→ **Assignment**
Each entry is to be repeated word for word, and the images are to be dropped.

BEGIN The data

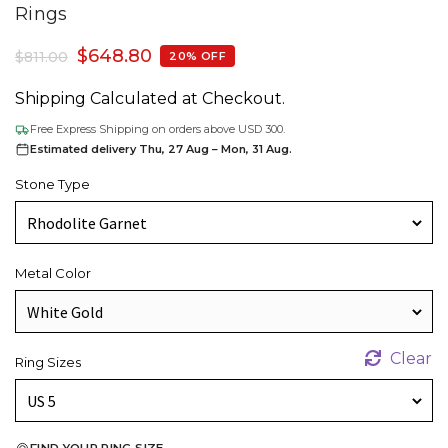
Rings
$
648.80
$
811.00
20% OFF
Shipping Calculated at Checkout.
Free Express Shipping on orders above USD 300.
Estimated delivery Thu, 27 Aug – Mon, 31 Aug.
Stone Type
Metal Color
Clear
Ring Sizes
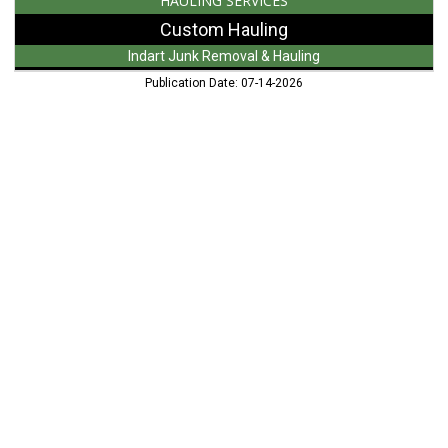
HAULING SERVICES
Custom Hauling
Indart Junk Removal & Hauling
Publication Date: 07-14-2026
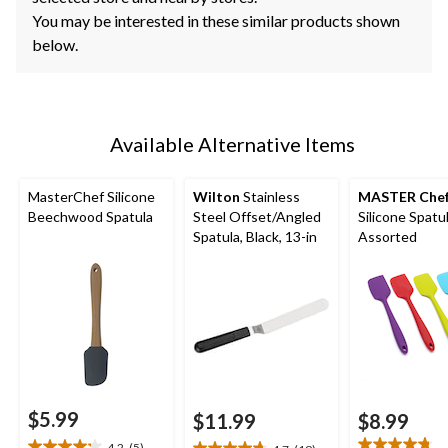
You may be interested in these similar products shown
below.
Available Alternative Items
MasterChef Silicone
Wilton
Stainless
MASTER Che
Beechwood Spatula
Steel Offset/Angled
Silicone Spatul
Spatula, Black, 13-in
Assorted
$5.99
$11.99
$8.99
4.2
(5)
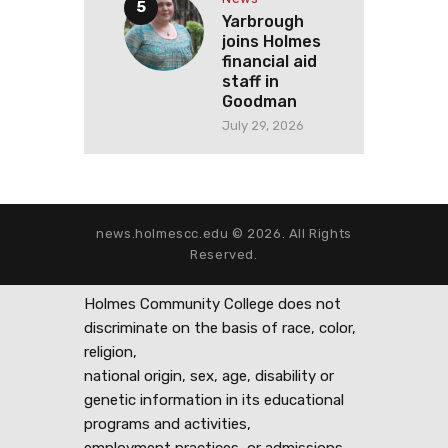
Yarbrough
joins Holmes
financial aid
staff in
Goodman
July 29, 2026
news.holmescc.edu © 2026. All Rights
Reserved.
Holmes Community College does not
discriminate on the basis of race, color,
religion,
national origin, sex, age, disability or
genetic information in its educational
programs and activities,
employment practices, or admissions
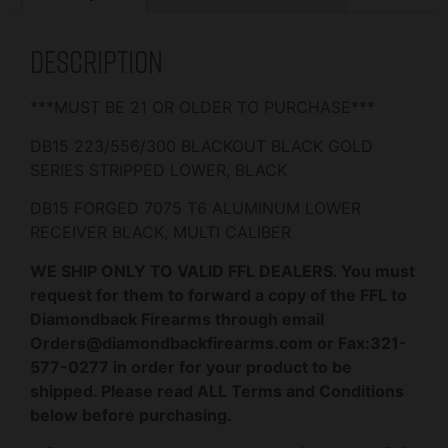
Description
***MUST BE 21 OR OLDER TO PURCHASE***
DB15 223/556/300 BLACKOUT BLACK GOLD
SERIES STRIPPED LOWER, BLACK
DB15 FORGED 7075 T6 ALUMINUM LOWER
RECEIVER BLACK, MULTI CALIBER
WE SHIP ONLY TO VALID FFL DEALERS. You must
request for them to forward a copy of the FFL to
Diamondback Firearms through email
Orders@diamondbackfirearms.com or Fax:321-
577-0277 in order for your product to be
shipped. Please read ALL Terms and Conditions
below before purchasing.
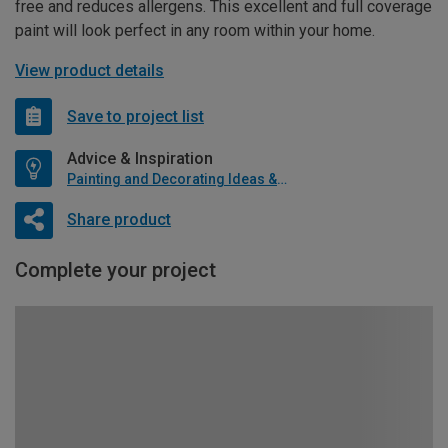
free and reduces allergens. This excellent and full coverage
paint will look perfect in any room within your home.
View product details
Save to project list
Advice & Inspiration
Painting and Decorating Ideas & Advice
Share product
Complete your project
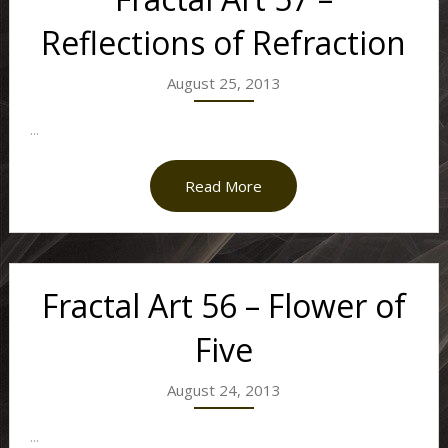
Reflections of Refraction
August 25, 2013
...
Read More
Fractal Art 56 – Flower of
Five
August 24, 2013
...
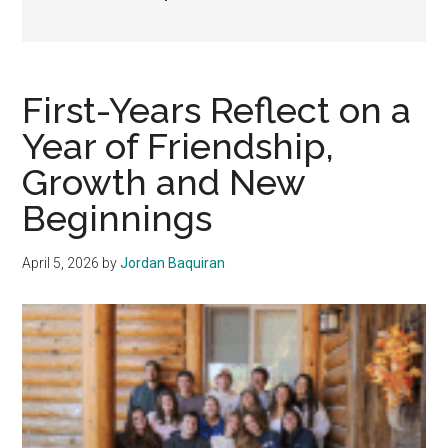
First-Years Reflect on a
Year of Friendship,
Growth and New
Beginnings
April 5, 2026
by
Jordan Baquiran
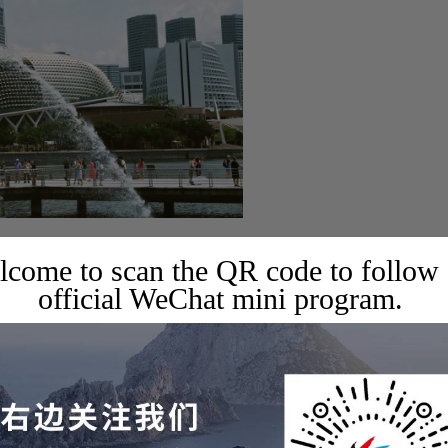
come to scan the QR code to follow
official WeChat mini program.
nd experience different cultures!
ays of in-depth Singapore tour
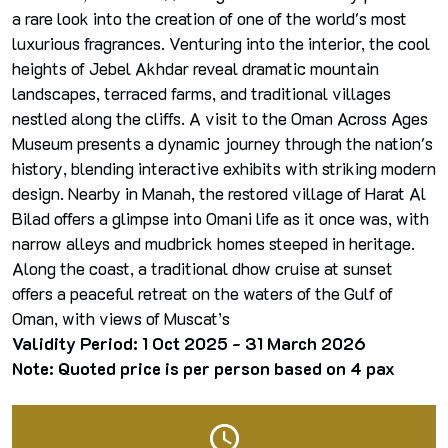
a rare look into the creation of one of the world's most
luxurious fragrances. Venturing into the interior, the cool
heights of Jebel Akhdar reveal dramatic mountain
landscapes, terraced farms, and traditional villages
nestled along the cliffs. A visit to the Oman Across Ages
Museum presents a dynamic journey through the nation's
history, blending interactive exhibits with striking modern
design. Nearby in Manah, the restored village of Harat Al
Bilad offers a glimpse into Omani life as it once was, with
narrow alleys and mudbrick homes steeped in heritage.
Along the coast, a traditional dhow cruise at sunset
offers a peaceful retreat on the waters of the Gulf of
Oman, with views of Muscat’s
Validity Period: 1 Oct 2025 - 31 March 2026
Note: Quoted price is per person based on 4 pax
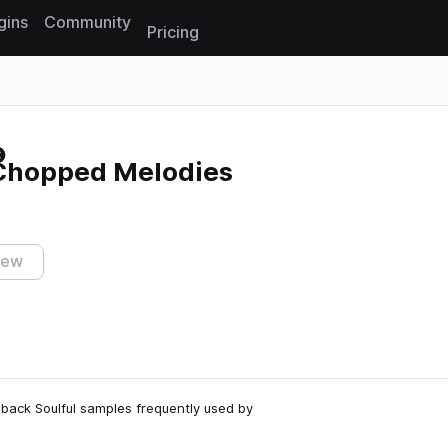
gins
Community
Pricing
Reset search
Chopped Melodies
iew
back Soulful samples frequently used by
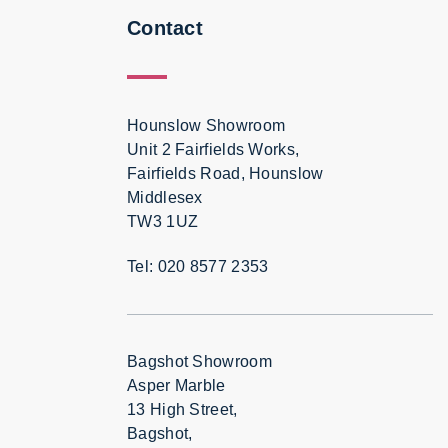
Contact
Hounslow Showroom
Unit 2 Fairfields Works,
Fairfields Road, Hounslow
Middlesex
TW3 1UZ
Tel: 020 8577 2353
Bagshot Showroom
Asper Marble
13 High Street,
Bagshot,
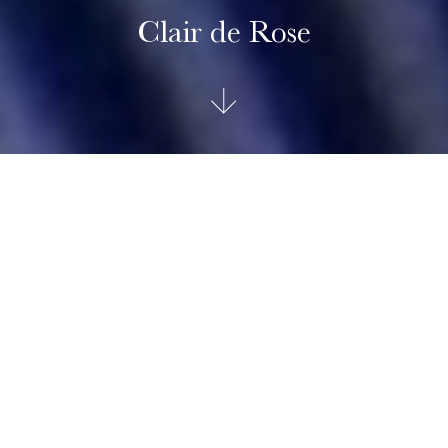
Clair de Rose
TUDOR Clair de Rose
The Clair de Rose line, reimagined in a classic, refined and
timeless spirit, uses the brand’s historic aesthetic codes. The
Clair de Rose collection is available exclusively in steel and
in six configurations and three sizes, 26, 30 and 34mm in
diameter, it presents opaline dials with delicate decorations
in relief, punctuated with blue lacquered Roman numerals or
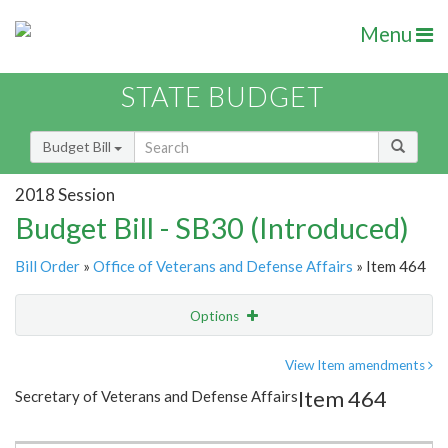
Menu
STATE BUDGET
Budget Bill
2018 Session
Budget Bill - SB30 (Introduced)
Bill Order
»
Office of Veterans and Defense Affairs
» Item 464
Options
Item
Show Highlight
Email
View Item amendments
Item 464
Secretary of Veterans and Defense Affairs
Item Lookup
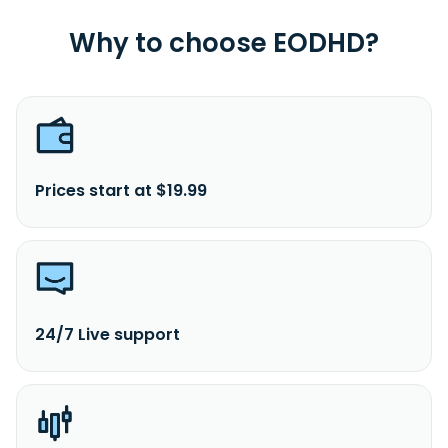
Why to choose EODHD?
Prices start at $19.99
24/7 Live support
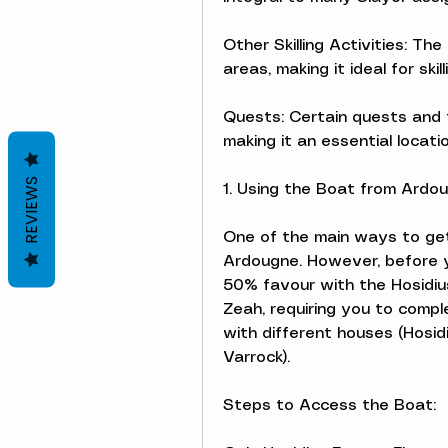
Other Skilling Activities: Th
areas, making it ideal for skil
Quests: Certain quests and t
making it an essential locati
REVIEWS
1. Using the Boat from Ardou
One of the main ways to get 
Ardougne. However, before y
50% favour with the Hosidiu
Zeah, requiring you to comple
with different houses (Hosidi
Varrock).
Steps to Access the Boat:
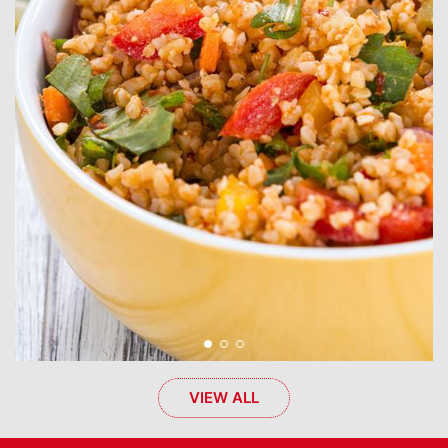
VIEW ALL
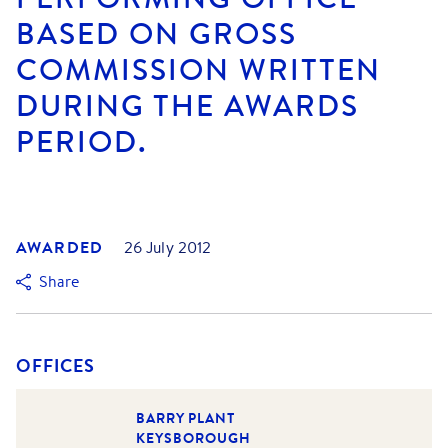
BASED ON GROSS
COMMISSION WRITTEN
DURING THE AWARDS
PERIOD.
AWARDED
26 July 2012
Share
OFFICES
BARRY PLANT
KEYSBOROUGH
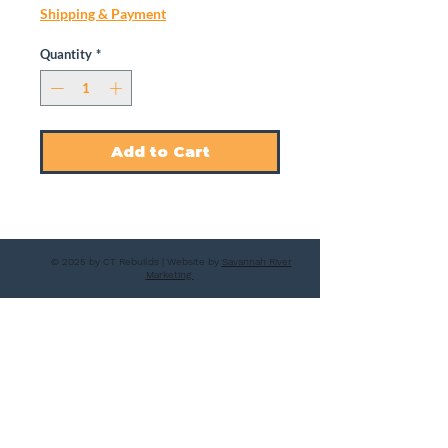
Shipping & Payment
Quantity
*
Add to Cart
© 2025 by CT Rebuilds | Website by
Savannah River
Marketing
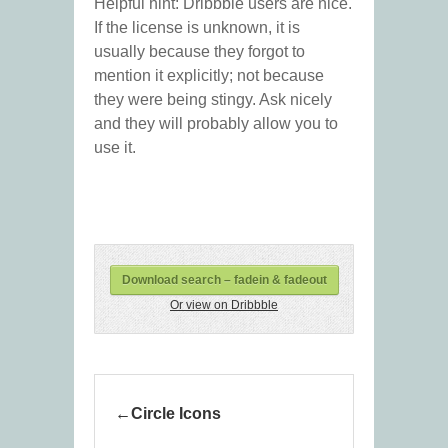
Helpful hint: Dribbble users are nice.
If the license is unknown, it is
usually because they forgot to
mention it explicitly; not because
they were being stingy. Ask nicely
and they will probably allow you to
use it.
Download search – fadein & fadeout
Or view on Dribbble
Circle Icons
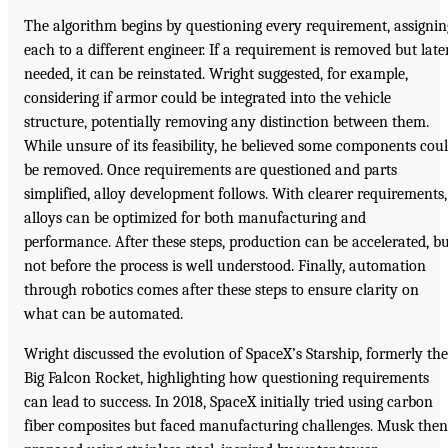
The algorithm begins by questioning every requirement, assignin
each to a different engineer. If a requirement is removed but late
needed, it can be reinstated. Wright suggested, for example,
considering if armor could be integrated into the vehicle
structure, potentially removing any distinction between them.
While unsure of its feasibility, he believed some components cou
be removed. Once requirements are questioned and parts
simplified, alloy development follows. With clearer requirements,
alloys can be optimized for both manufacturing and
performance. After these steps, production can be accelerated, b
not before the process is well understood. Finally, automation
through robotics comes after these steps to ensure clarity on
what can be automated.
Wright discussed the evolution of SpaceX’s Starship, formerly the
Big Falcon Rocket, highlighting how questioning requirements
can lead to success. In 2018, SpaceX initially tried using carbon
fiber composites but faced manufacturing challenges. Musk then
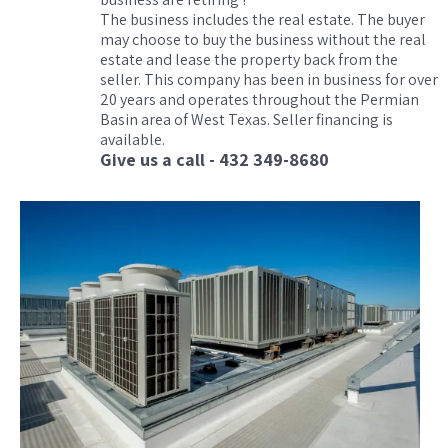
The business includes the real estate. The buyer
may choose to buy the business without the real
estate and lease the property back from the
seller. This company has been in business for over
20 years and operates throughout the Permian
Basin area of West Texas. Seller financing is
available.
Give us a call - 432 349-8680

END The data

→ **Task output**
Rings
$
648.80
$
811.00
20% OFF
Shipping Calculated at Checkout.
Free Express Shipping on orders above USD 300.
Estimated delivery Thu, 27 Aug – Mon, 31 Aug.
Stone Type
Metal Color
Clear
Ring Sizes
HAULING SERVICES
Custom Hauling
Indart Junk Removal & Hauling
Publication Date: 07-14-2026
You may be interested in these similar products shown
below.
Available Alternative Items
MasterChef Silicone
Wilton
Stainless
MASTER Che
Beechwood Spatula
Steel Offset/Angled
Silicone Spatul
Spatula, Black, 13-in
Assorted
$5.99
$11.99
$8.99
4.2
(5)
Yarbrough
joins Holmes
financial aid
staff in
Goodman
July 29, 2026
news.holmescc.edu © 2026. All Rights
Reserved.
Holmes Community College does not
discriminate on the basis of race, color,
religion,
national origin, sex, age, disability or
genetic information in its educational
programs and activities,
employment practices, or admissions
Description
***MUST BE 21 OR OLDER TO PURCHASE***
DB15 223/556/300 BLACKOUT BLACK GOLD
SERIES STRIPPED LOWER, BLACK
DB15 FORGED 7075 T6 ALUMINUM LOWER
RECEIVER BLACK, MULTI CALIBER
WE SHIP ONLY TO VALID FFL DEALERS. You must
request for them to forward a copy of the FFL to
Diamondback Firearms through email
Orders@diamondbackfirearms.com or Fax:321-
577-0277 in order for your product to be
shipped. Please read ALL Terms and Conditions
below before purchasing.
free and reduces allergens. This excellent and full coverage
paint will look perfect in any room within your home.
View product details
Save to project list
Advice & Inspiration
Painting and Decorating Ideas & Advice
Share product
Complete your project
Reflections of Refraction
August 25, 2013
...
Read More
Fractal Art 56 – Flower of
Five
August 24, 2013
...
First-Years Reflect on a
Year of Friendship,
Growth and New
Beginnings
April 5, 2026
by
Jordan Baquiran
come to scan the QR code to follow
official WeChat mini program.
nd experience different cultures!
ays of in-depth Singapore tour
a rare look into the creation of one of the world's most
luxurious fragrances. Venturing into the interior, the cool
heights of Jebel Akhdar reveal dramatic mountain
landscapes, terraced farms, and traditional villages
nestled along the cliffs. A visit to the Oman Across Ages
Museum presents a dynamic journey through the nation's
history, blending interactive exhibits with striking modern
design. Nearby in Manah, the restored village of Harat Al
Bilad offers a glimpse into Omani life as it once was, with
narrow alleys and mudbrick homes steeped in heritage.
Along the coast, a traditional dhow cruise at sunset
offers a peaceful retreat on the waters of the Gulf of
Oman, with views of Muscat’s
Validity Period: 1 Oct 2025 - 31 March 2026
Note: Quoted price is per person based on 4 pax
gins
Community
Pricing
Reset search
Chopped Melodies
iew
back Soulful samples frequently used by
Contact
Hounslow Showroom
Unit 2 Fairfields Works,
Fairfields Road, Hounslow
Middlesex
TW3 1UZ
Tel: 020 8577 2353
Bagshot Showroom
Asper Marble
13 High Street,
Bagshot,
Clair de Rose
TUDOR Clair de Rose
The Clair de Rose line, reimagined in a classic, refined and
timeless spirit, uses the brand’s historic aesthetic codes. The
Clair de Rose collection is available exclusively in steel and
in six configurations and three sizes, 26, 30 and 34mm in
diameter, it presents opaline dials with delicate decorations
in relief, punctuated with blue lacquered Roman numerals or
Menu
STATE BUDGET
Budget Bill
2018 Session
Budget Bill - SB30 (Introduced)
Bill Order
»
Office of Veterans and Defense Affairs
» Item 464
Options
Item
Show Highlight
Email
View Item amendments
Item 464
Secretary of Veterans and Defense Affairs
Item Lookup
Why to choose EODHD?
Prices start at $19.99
24/7 Live support
Other Skilling Activities: Th
areas, making it ideal for skil
Quests: Certain quests and t
making it an essential locati
REVIEWS
1. Using the Boat from Ardou
One of the main ways to get 
Ardougne. However, before y
50% favour with the Hosidiu
Zeah, requiring you to comple
with different houses (Hosidi
Varrock).
Steps to Access the Boat:
VIEW ALL
BASED ON GROSS
COMMISSION WRITTEN
DURING THE AWARDS
PERIOD.
AWARDED
26 July 2012
Share
OFFICES
BARRY PLANT
KEYSBOROUGH
Shipping & Payment
Quantity
*
Add to Cart
© 2025 by CT Rebuilds | Website by
Savannah River
Marketing
Helpful hint: Dribbble users are nice.
If the license is unknown, it is
usually because they forgot to
mention it explicitly; not because
they were being stingy. Ask nicely
and they will probably allow you to
use it.
Download search – fadein & fadeout
Or view on Dribbble
Circle Icons
The algorithm begins by questioning every requirement, assignin
each to a different engineer. If a requirement is removed but late
needed, it can be reinstated. Wright suggested, for example,
considering if armor could be integrated into the vehicle
structure, potentially removing any distinction between them.
While unsure of its feasibility, he believed some components cou
be removed. Once requirements are questioned and parts
simplified, alloy development follows. With clearer requirements,
alloys can be optimized for both manufacturing and
performance. After these steps, production can be accelerated, b
not before the process is well understood. Finally, automation
through robotics comes after these steps to ensure clarity on
what can be automated.
Wright discussed the evolution of SpaceX’s Starship, formerly the
Big Falcon Rocket, highlighting how questioning requirements
can lead to success. In 2018, SpaceX initially tried using carbon
fiber composites but faced manufacturing challenges. Musk then
The business includes the real estate. The buyer
may choose to buy the business without the real
estate and lease the property back from the
seller. This company has been in business for over
20 years and operates throughout the Permian
Basin area of West Texas. Seller financing is
available.
Give us a call - 432 349-8680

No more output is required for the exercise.